Demokrasi yang ada di indonesia adalah demokrasi liberal, seperti yang ada di america bukan lagi demokrasi pancasila sebagai contoh pada pemilihan presiden dan wakil presiden dengan cara one man one vote masyarakat bisa menentukan siapa yang menjadi pemimpin mereka. Hal ersebut kritikan terhadap Pemilihan bupati melalui DPR yang di anggap  terjadi kolusi dan semuah yang dipilih DPR sangat mudah dijatuhkan.Kepercayan masyarakat semakin menurun, Kebaradaan partai politik yang selalu saja terjadi konflik internal, yang permasalahanya adalah persoalan kekuasaan , contoh yang terjadi pada dua orang anggota DPR dari partai bulan bintang (PBB) yang menentang kepemimpinan partainya karena yusril ihza mahendra memanipulasi jalanya muhtamar sehingga mampu menguasai kembali kepemimpinan partai tersebut. Akibatnya hartono marjono dan abdul kadir jaelani dikeluarkan dari fraksi PBB tetapi tidak dapat di recall karna UU No. 4 tahun 1999 tentang susunan kedudukan DPR/MPR tidak mengenal lembaga recall sebagaiman yang dikenal sebelumnya. Sehingga demikian tidak bisa lagi diberi kepercayaan dan amanah












BAB III
PENUTUP
3.1 Kesimpulan

            Otonomi daerah dapat diartikan sebagai kewajiban yang diberikan kepada daerah otonom untuk mengatur dan mengurus sendiri urusan pemerintahan dan kepentingan masyarakat setempat menurut aspirasi masyarakat untuk meningkatkan daya guna dan hasil guna penyelenggaraan pemerintahan dalam rangka pelayanan terhadap masyarakat dan pelaksanaan pembangunan sesuai dengan peraturan perundang-undangan.

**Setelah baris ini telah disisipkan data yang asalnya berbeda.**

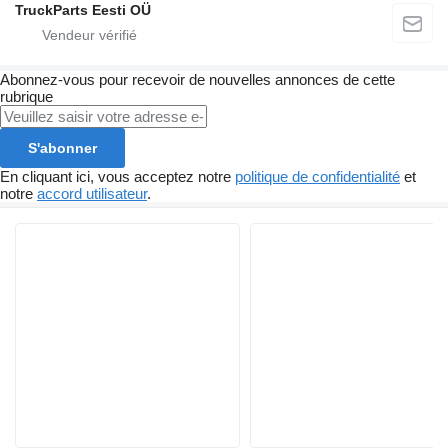
TruckParts Eesti OÜ
Abonnez-vous pour recevoir de nouvelles annonces de cette
rubrique
S'abonner
En cliquant ici, vous acceptez notre
politique de confidentialité
et
notre
accord utilisateur
.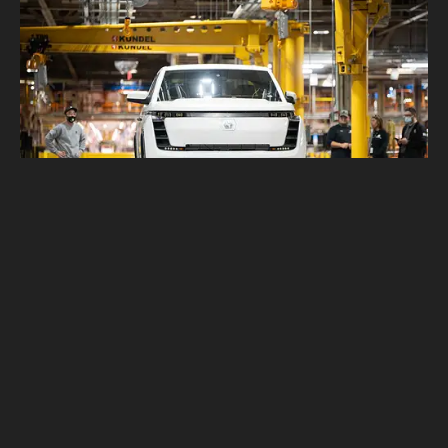
不只Lordstown與Fisker 鴻海美國電動車
廠還將新增客戶！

Berbicara mengenai perjalanan dan perkembangan otonomi (pemerintahan) daerah di Indonesia dengan segala aspeknya seperti mengurai suatu ”kisah” yang sangat panjang. Bahkan  mungkin tidak banyak lagi publik yang mencoba mereviewnya, kecuali bagi kalangan peneliti atau untuk keperluan studi. Secara praktis tentu hal itu tidak jadi masalah, karena kebijakan  mengenai otonomi daerah dari suatu regulasi yang sudah tidak berlaku lagi mungkin sudah kehilangan  manfaat. Namun  bagi keperluan mendapatkan suatu subtansi dan menemukan masalah-masalah disekitar implementasi otonomi daerah di Indonesia, maka menelusuri perjalanan otonomi daerah dari waktu  ke waktu sepertinya sangat penting. Apalagi sampai saat ini soal otonomi daerah di Indonesia masih mencari bentuknya yang ideal. Dalam perspektif ini, dengan menelusuri regulasi berkaitan dengan otonomi daerah setidaknya akan ditemukan mengapa kebijakan otonomi daerah di Indonesia  selalu berubah-ubah.